Errare humanum est, perseverare autem diabolicum. Eppure il padre del socialismo scientifico era stato chiaro sulla natura delle sua ricerca scientifica circa il Capitalismo e le sue rappresentazioni: “Io rappresento il capitalista come funzionario necessario della produzione capitalistica e dimostro ampiamente che egli non si limita a ‘prelevare’ o ‘rapinare’, ma al contrario impone la produzione del plusvalore, contribuisce cioè innanzitutto alla creazione di ciò che sarà prelevato; dimostro inoltre diffusamente che, anche se nello scambio di merci si scambiano solo equivalenti, il capitalista – non appena paga all’operaio il valore reale della sua forza-lavoro  – guadagna il plusvalore a pieno diritto; un diritto che naturalmente corrisponde a questo modo di produzione. Ma tutto ciò non fa del ‘profitto del capitale’ l’elemento ‘costitutivo’ del valore, e dimostra invece soltanto che nel valore non ‘costituito’ dal lavoro del capitalista ce n’è una parte che egli si può appropriare ‘di diritto’, ossia senza violare il diritto che corrisponde allo scambio di merci” (Marx).

Così commenta La Grassa questo passaggio centrale: “Si può essere più chiari? Si capisce quindi perché Marx insultò Proudhon quando questi scrisse “la proprietà è un furto”. Si capisce perché lo sfruttamento non ha nulla a che vedere con le sciocchezze degli operaisti (il “comando del capitale”), con le altre futilità dello Stato delle multinazionali; e, purtroppo, nemmeno con gli equivoci degli althusseriani in merito alle funzioni degli “apparati ideologici di Stato”, in particolare quelle di uno d’essi, la scuola, che avrebbe assegnato i ruoli di chi comanda e di chi obbedisce. Lo sfruttamento non dipende da alcun ruolo di comando o di obbedienza, come elucubrato dai pseudomarxisti tardonovecenteschi. Così come non è legato allo sforzo fisico, al sudore, dei lavoratori.

 
L’estrazione del pluslavoro/plusvalore, nel modo di produzione (struttura di rapporti sociali) capitalistico, avviene in regime di “pieno diritto”, di perfetta eguaglianza dei soggetti contraenti nel-la compravendita di forza lavoro. L’eguaglianza e la libertà sono condizioni fondamentali per l’esercizio del “dominio” capitalistico; senza eguaglianza dei possessori di merci e libera contrattazione, non viene in evidenza alcuna possibilità di profitto. Il comando, l’imposizione, la fissazione di ruoli tramite gli apparati di forza e ideologici dello Stato è proprio ciò che ha perduto il “socialismo” perché abbatte, ad ogni livello del processo sociale di produzione – livelli del lavoro manuale e intellettuale, esecutivo e direttivo – l’individualismo competitivo e l’impulso impresso alla produttività e dunque allo sviluppo delle forze produttive. E allora vincerà sempre il capitalismo”.
(G. La Grassa, L’altra strada, Mimesis, 2013).
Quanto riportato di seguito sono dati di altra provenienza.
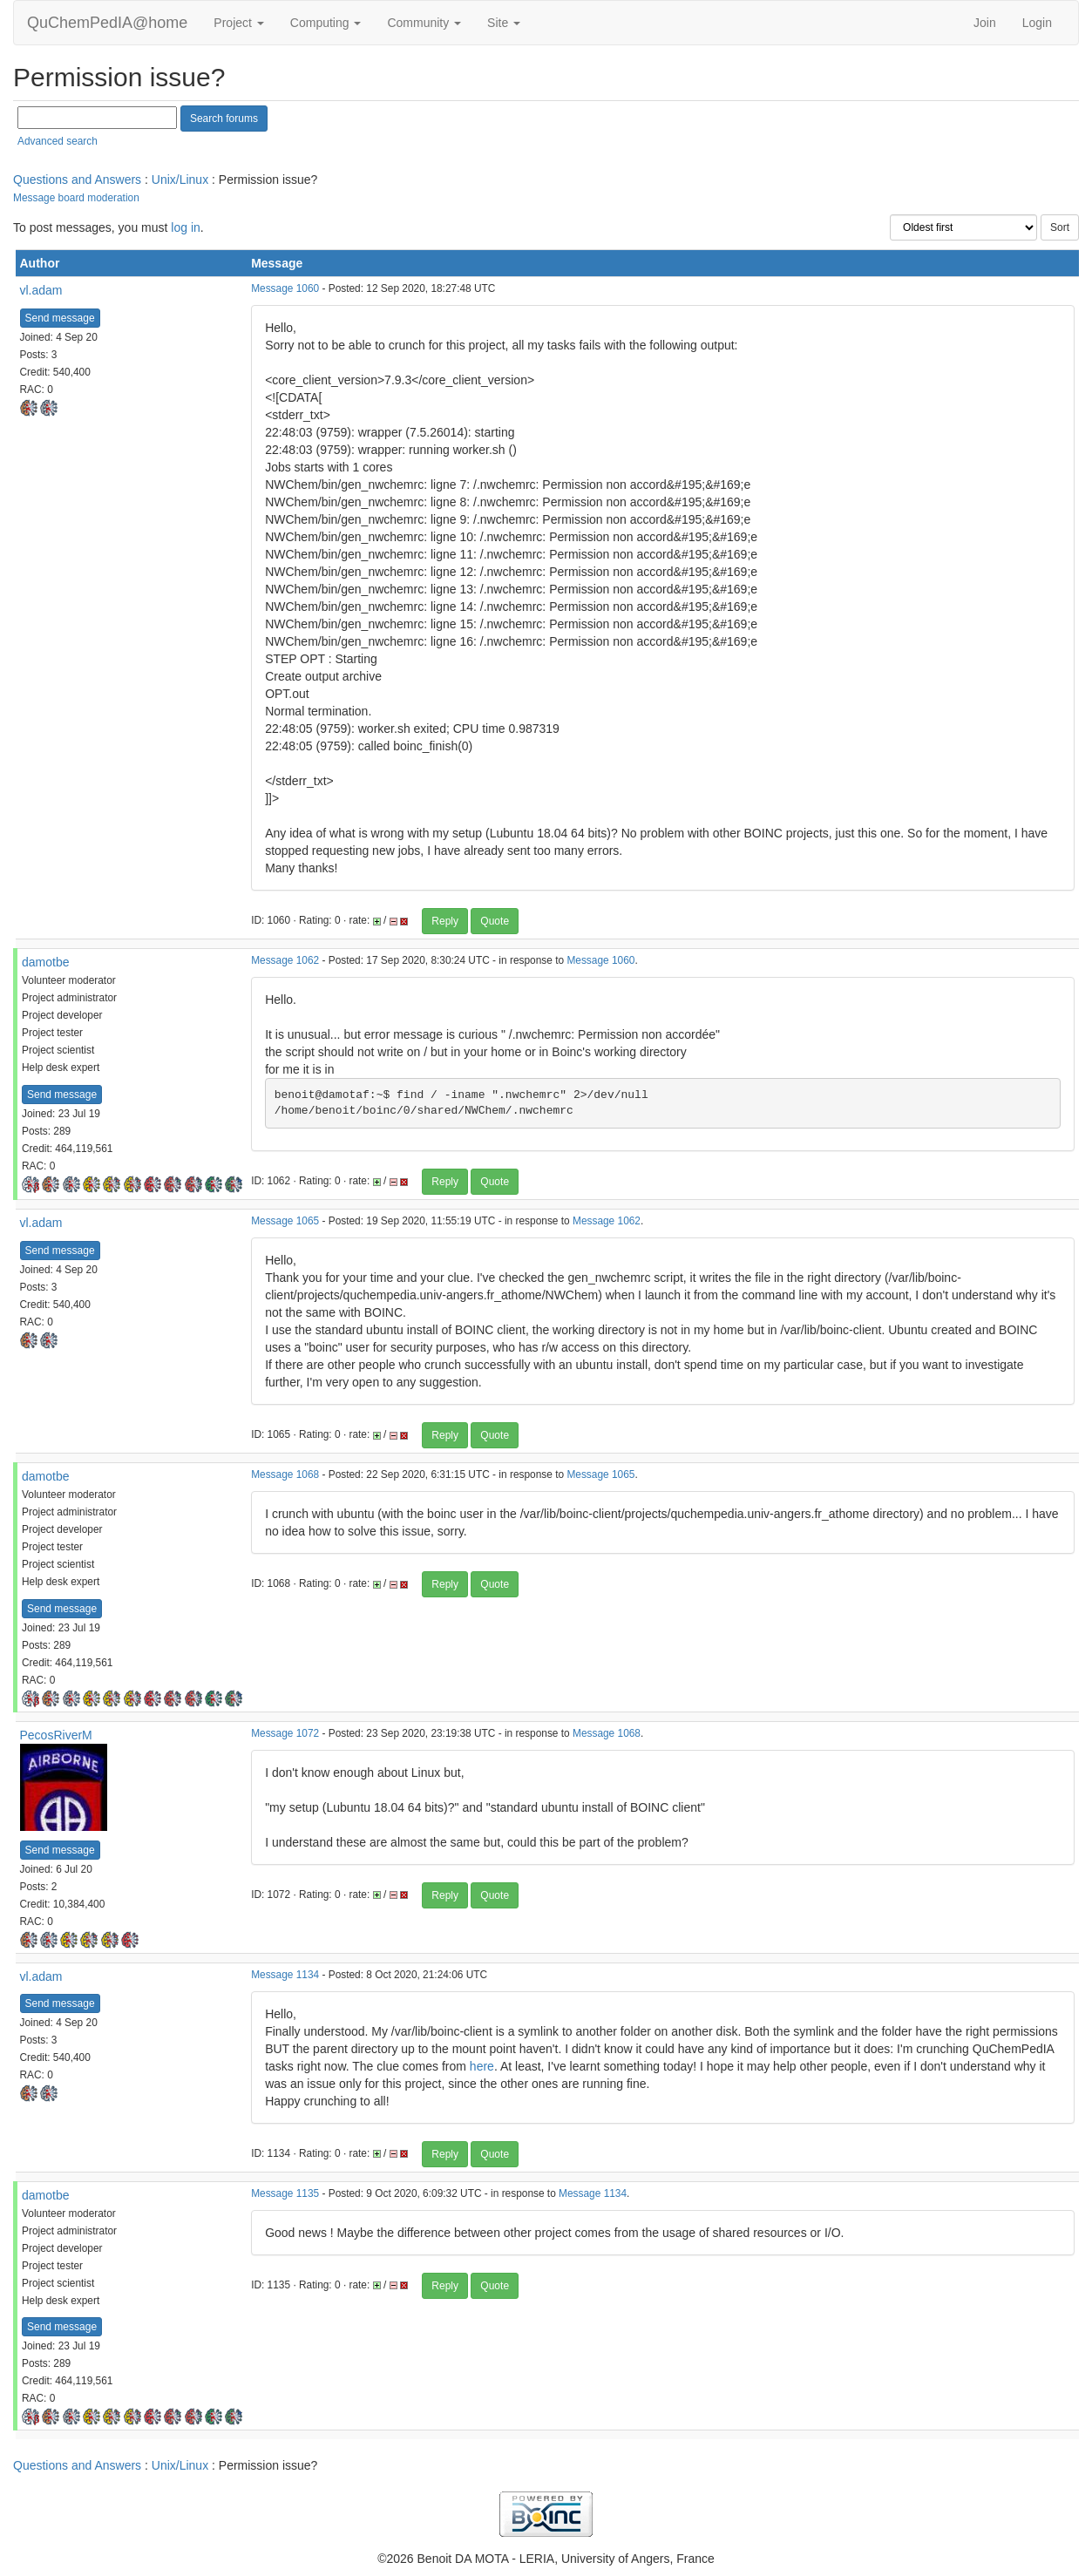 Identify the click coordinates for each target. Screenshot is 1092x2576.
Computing (326, 23)
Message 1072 (285, 1733)
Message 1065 (285, 1221)
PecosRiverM (56, 1735)
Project (238, 23)
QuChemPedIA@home (107, 22)
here (482, 2066)
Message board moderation (76, 198)
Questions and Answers (77, 179)
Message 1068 (285, 1474)
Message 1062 (285, 960)
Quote (494, 921)
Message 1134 (285, 1975)
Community (424, 23)
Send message (60, 318)
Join (984, 23)
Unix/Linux (180, 179)
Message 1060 (285, 288)
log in (185, 227)
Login (1037, 23)
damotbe (45, 962)
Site (503, 23)
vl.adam (41, 290)
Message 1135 (285, 2193)
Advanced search (57, 141)
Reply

Appunto, vincerà sempre il capitalismo a meno che i nostri gagliardi manifestanti non siano convinti di poter soffocare il sistema sotto le bandiere e gli striscioni. Auguri a voi e condoglianze ai famigliari.

Il socialismo è morto ed anche se il liberismo è un inganno tale e quale sarebbe meglio ricercare qualcosa di nuovo per puntare alla costruzione di una società più giusta e prospera. Smettiamola di raccontarci le favole, anche se le bandiere al vento e le canzoni al cielo ci fanno venire ancora la pelle d’oca. L’avanzata del quarto stato è ormai soltanto un quadro sbiadito di Pellizza da Volpedo, buono per restare appeso sui muri del patronato e per tenerci sospesi nel passato.